Reputation: 49448
I don't quite understand why this doesn't result in "test"
and would appreciate an explanation:
a = "blah test"
sub('^.*(test|$)', '\\1', a)
# [1] ""
Compare it to the sed
expression:
echo 'blah test' | sed -r 's/^.*(test|$)/\1/'
# test
echo 'blah blah' | sed -r 's/^.*(test|$)/\1/'
#
Fwiw, the following achieves what I want in R (and is equivalent to the above sed
results):
sub('^.*(test)|^.*', '\\1', a)
Upvotes: 4
Views: 963
Reputation: 49810
You need to mark the ^.*
as non-greedy
> sub('^.*?(test|$)', '\\1', "blah test")
[1] "test"
> sub('^.*?(test|$)', '\\1', "blah blah")
[1] ""
Upvotes: 5
Reputation: 5012
The start of the regex engine
matchs all the characters right upto the end of the string i.e greedy .*
, then it tries to match (test|$)
, i.e either the string literal 'test' or the end of the string.
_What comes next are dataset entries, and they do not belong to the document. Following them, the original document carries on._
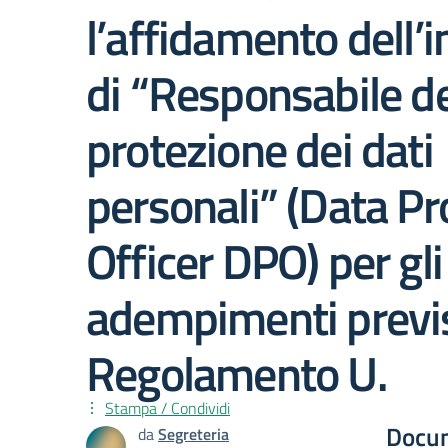
l’affidamento dell’i
di “Responsabile de
protezione dei dati
personali” (Data Pr
Officer DPO) per gli
adempimenti previs
Regolamento U.
Stampa / Condividi
Docu
da
Segreteria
Since the first greedy match of .*
matched all the characters, it back-references
a character and then again tries to match (test|$)
, here $
matches the end of the string.
Causing your match result to be a end of line character
I think sed
uses POSIX NFA which tries to find the longest match in a Alternation, which differs from R
, which seems to use a Traditional NFA
Upvotes: 2